Décidément, l’Ourson Géo abuse des titres ésotériques et inquiétants…
Vous souvenez-vous d’ « Ali le Chimique », ce fidèle serviteur de Saddam Hussein ? Les Allemands (groupe chimique BASF) n’étaient pas finots, en 1988, de lui avoir vendu certains précurseurs chimiques qui lui ont servi à gazer à mort plusieurs milliers de Kurdes, à Halabja, de même que certaines populations chiites du Sud, en diverses occasions.
– Mais, passons vite au nucléaire. Qui donc a donné l’arme nucléaire – officieuse – à Israël ? On dira Guy Mollet, pour ne pas pointer « le gouvernement de la France ». En effet, l’Hexagone est un membre actif et respecté du Nuclear Supplyers Group (NSG), lequel assure le contrôle le plus strict sur ce type d’exportation high-tech, précisément, pour empêcher toute prolifération vers le secteur militaire. Que dire alors, en Irak, de l’épisode « Osirak » qui vit, en juin 1981, un réacteur nucléaire tout neuf, de technologie française, bombardé et détruit (ouf !), par les avions Israéliens : il vaut mieux se faire platement oublier sur ce coup-là, tant le pays natal n’a franchement pas été clair.
Il y a toujours pire, certes, tel le cas de ce M. Abdul Khader Khan, père de la Bombe pakistanaise (1998). Ce retraité du nucléaire devint, dans les décennies suivantes, tenancier d’une superette H (bradant la bombe H). Une réduction de 20 % était consentie quand la charge militaire n’était plus de toute première fraîcheur mais toujours « consommable ». Le brave homme, héros national adulé, avait vendu à Mouammar Kadhafi, à Kim Il-Sung et à quelques autres la « mort en fusion », en kit, avec missiles, avec rabais.
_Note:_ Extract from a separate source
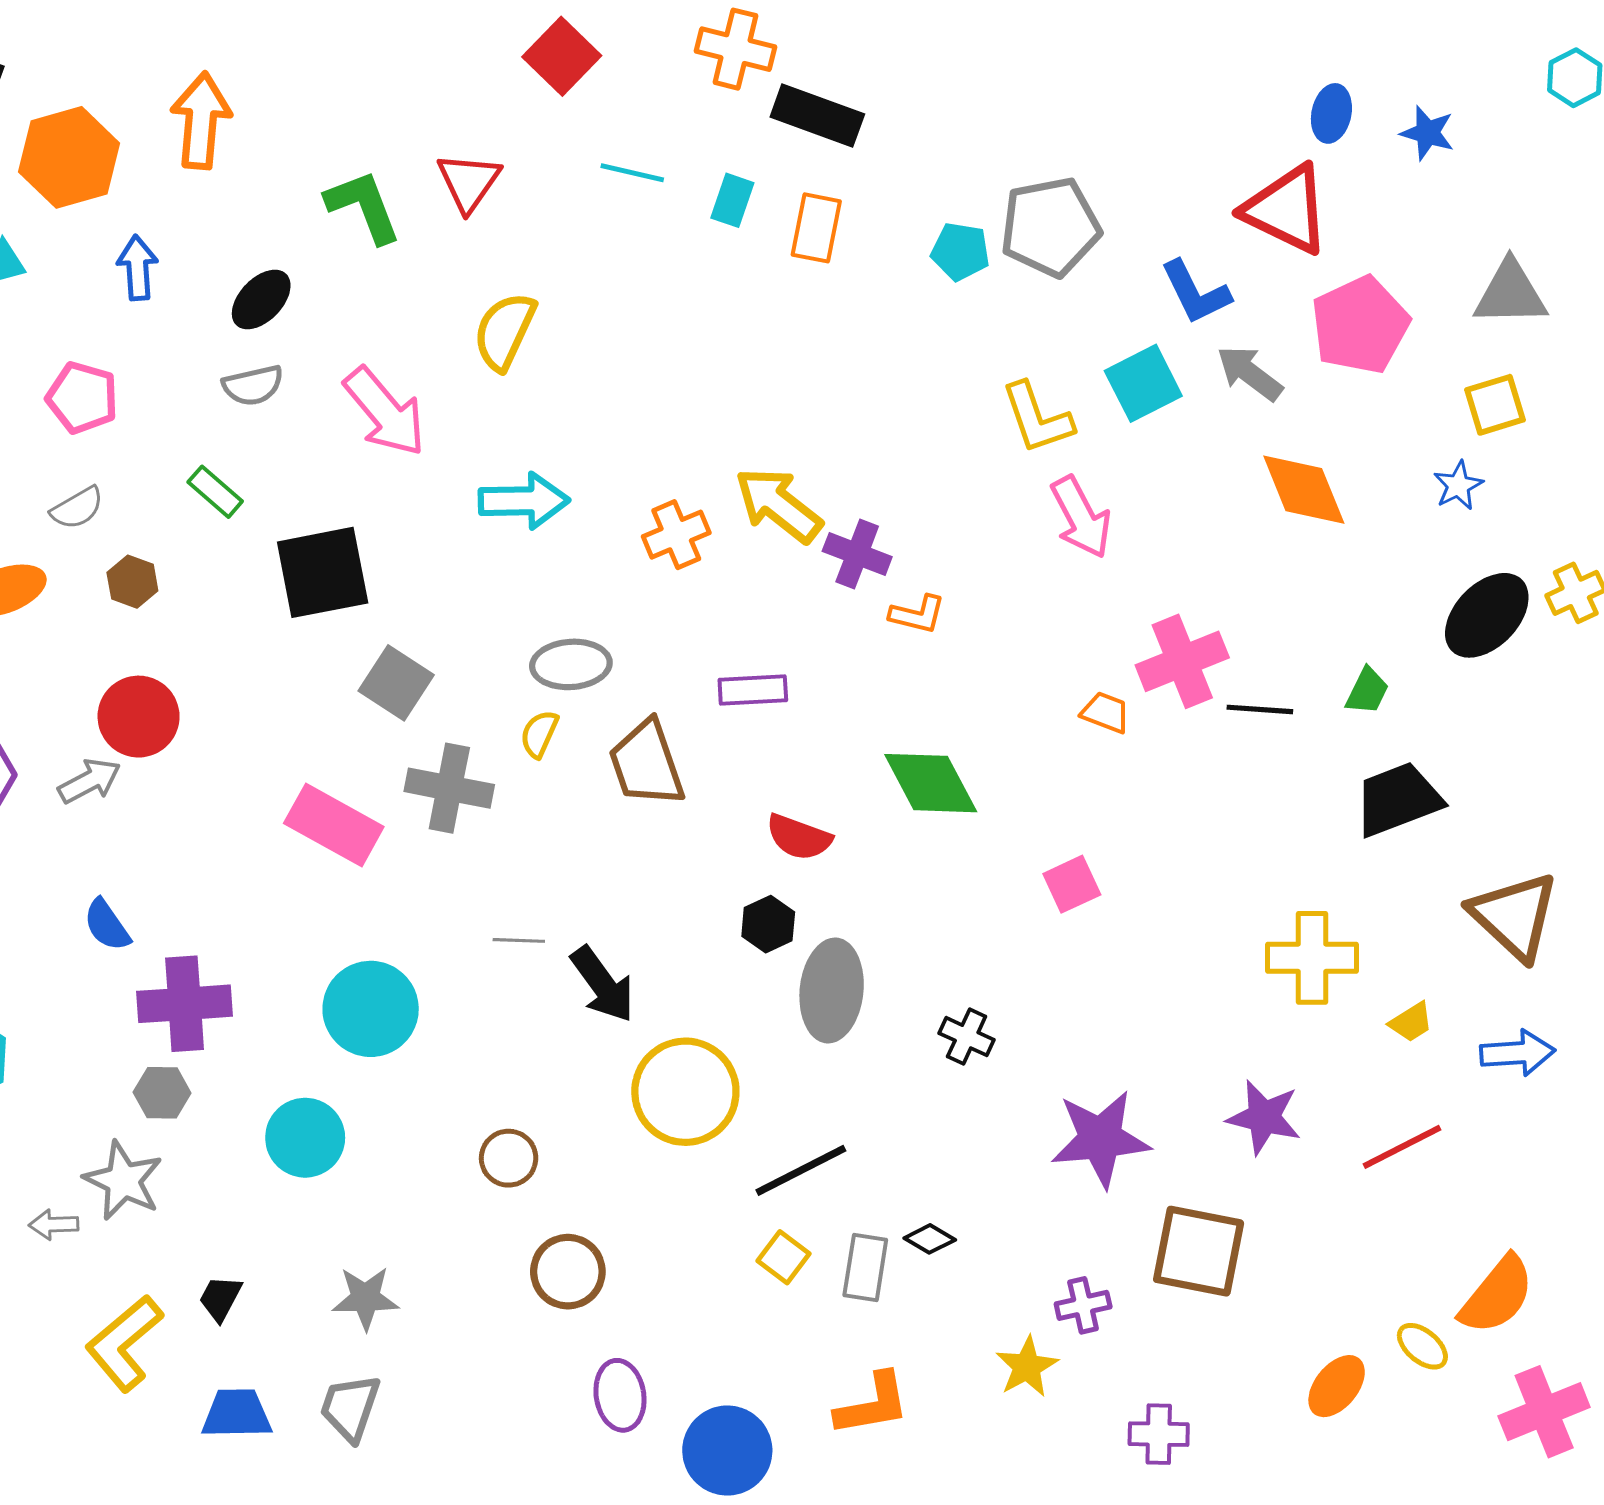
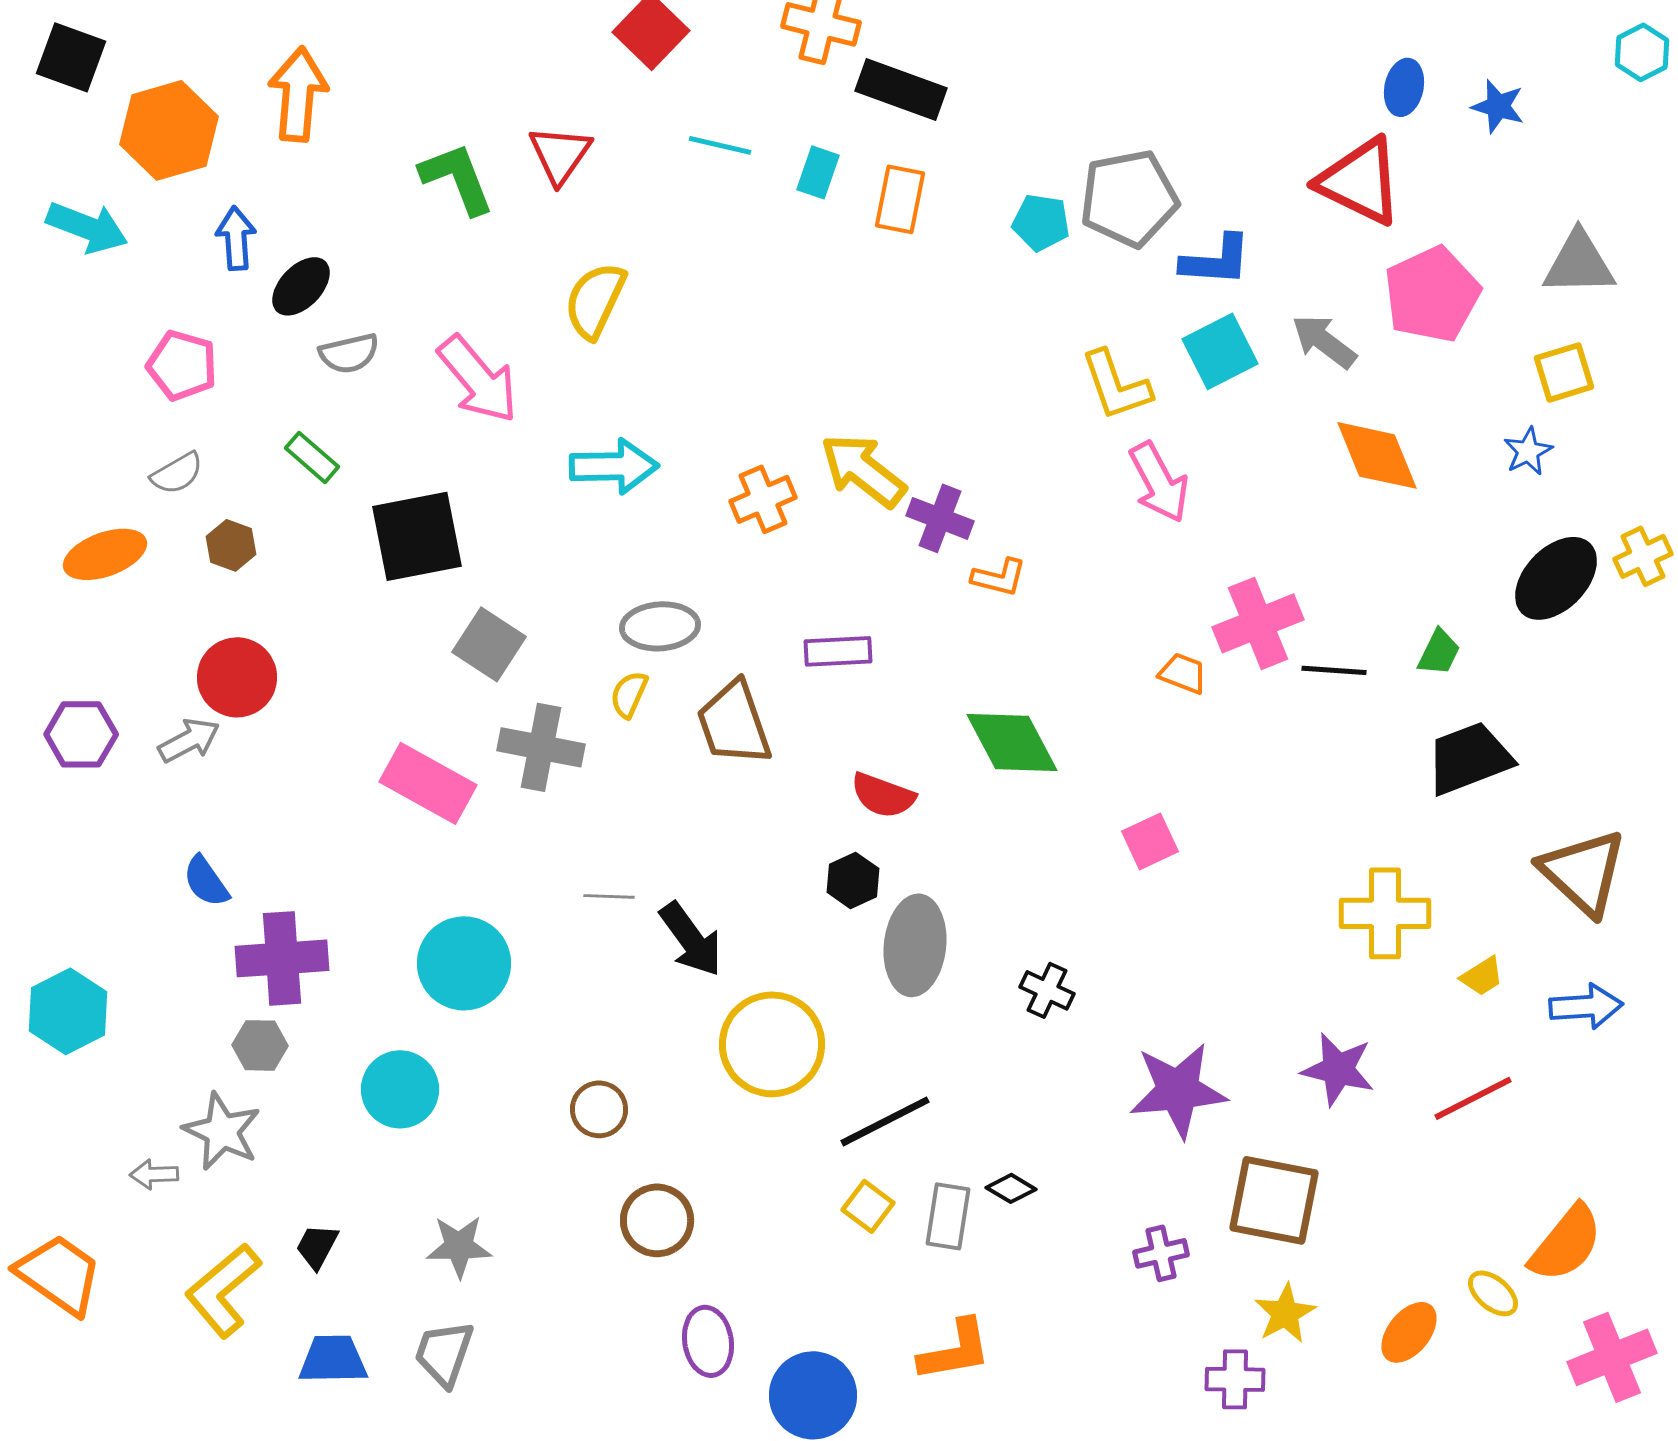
blue L-shape: (1195, 292) -> (1216, 260), moved, turned -60
black ellipse: (261, 300) -> (301, 286), moved
yellow star: (1027, 1367) -> (1285, 1313), moved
Comme Saddam Hussein, Kadhafi a rendu ses jouets, peu avant de se faire repérer par l’armée de l’air française en octobre 2011, puis « débiter » au sol, en fines lamelles, comme on sait.
– Entre-temps, Kim, fils et successeur de Kim, lui-même fils et successeur du Kim précédent, avait appris la leçon du possesseur d’arsenal: ne jamais mollir ! On s’attend à tout moment à ce qu’il teste sa 6 ème bombe expérimentale, en même temps qu’il essaime dans l’azur, par grappes de cinq ou six, ses lanceurs Taepo-dong, à même de livrer « la charge » sur Guam, Hawaï ou sur la Californie, sans négliger la Corée du Sud et le Japon « ennemis ». La 7ème ogive restera-t-elle sagement stockée dans un silo, avant que le Dieu vivant, Kim Jong-Un, n’enfonce négligemment le bouton, dans un moment de susceptibilité ?
– Le super-marché pakistanais détient l’arsenal indiqué pour vitrifier l’Inde et une bonne moitié de notre planète. Mais il se montre bien plus sage et courtois, en ne nous menaçant pas, matin, midi et soir de vitrification collective. Ne parlons pas de l’Inde, nucléarisée par « contournement du droit », mais tellement respectable, par ailleurs, qu’il serait indécent de le lui rappeler.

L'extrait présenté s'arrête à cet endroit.